Historically, evolution and science have been sewn from the cloth of progress narratives. Just as man moved from the lowly ape growing taller with straightening spines, the history of science has been framed similarly as a series of revelations and steady progress towards present-day technologies and knowledges. This teleological construction of evolution, in which present day man was the intended goal, is used as an analogy for many representations of science in which the end is Truth. This response proffers that while Kuhn challenges the popular conceptualization of both evolution and the trajectory of science, he leaves many of science’s assumptions, tropes of superiority, and structures in tact.
Although Kuhn challenges the linear construction of “science” towards a pre-defined goal, he does not abandon the project of advancement, and instead seeks a “more refined solution to the problem of progress” (Kuhn, 169). He suggests the problem of evolving towards a specific ideal, could be solved by trading the defined end from the accumulation of knowledge (Truths) to the types of questions being asked. While it is enticing to accept an easy fix, a simple shift of end points, this approach seems to leave in tact an implied trajectory. For instance, Kuhn frames science as having a “primitive” beginning that has advanced over time, despite not evolving “toward anything” (Kuhn, 169-170). Thus, instead of abandoning the analogy of evolution, Kuhn tempers the analogy and establishes a definition (Kuhn 169-171).
It is worth noting that this argument is reliant upon a well-defined conception of “science”, which Kuhn implies has a value above other disciplines (Kuhn 169). Additionally, this approach suggests that the human environment (social, economic, cultural, political, built, etc.), in which science takes place, is comparable to (and therefore separate from to some degree) the natural environment. Carrying Kuhn’s analogy to its logical conclusion also has methodological implications, as the study of science as a discipline would be best approached using the methodologies of the natural sciences.

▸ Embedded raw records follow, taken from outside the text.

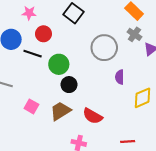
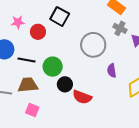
red circle: (43, 34) -> (38, 32), moved
brown trapezoid: (60, 111) -> (28, 85), moved, turned 35
red semicircle: (93, 116) -> (82, 97), moved

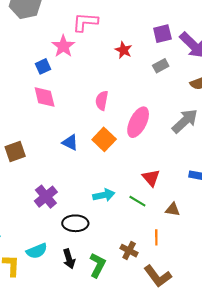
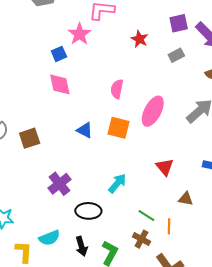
orange square: (104, 139) -> (119, 128), turned -30
cyan arrow: (104, 195) -> (117, 183), turned -40
green line: (137, 201) -> (146, 216), moved

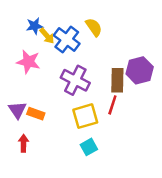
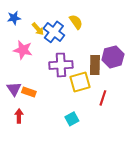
blue star: (35, 26) -> (14, 18), moved
purple cross: (75, 80) -> (61, 65), turned -30
red line: (112, 105) -> (103, 98), moved
yellow square: (85, 116) -> (80, 82), moved

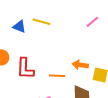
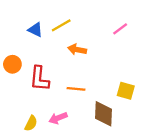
yellow line: (41, 22) -> (61, 25), turned -48
orange arrow: (80, 65) -> (77, 50), moved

Lastly, it is important to address the framing of conflict as the key element of scientific progress. Kuhn writes: "the resolution of revolutions is the selection by conflict within the science community the fittest way to practice future science. The net result of a sequence of such revolutionary selections … is the wonderfully adapted set of instruments we call modern scientific knowledge” (Kuhn, 171). This may actually have significant harms as collaboration and relational approaches are cast as threats to this process. Furthermore, the more specific and separate the branches of science become, the less potential there is for general or cross-disciplinary breakthroughs. In contrast to Kuhn’s approach, I am tempted to define science in far less grandiose terms and to read it as just one in a long series of human belief/ knowledge systems. However, I suspect that my approach is thinkable today because of the work of Kuhn and those who have followed him.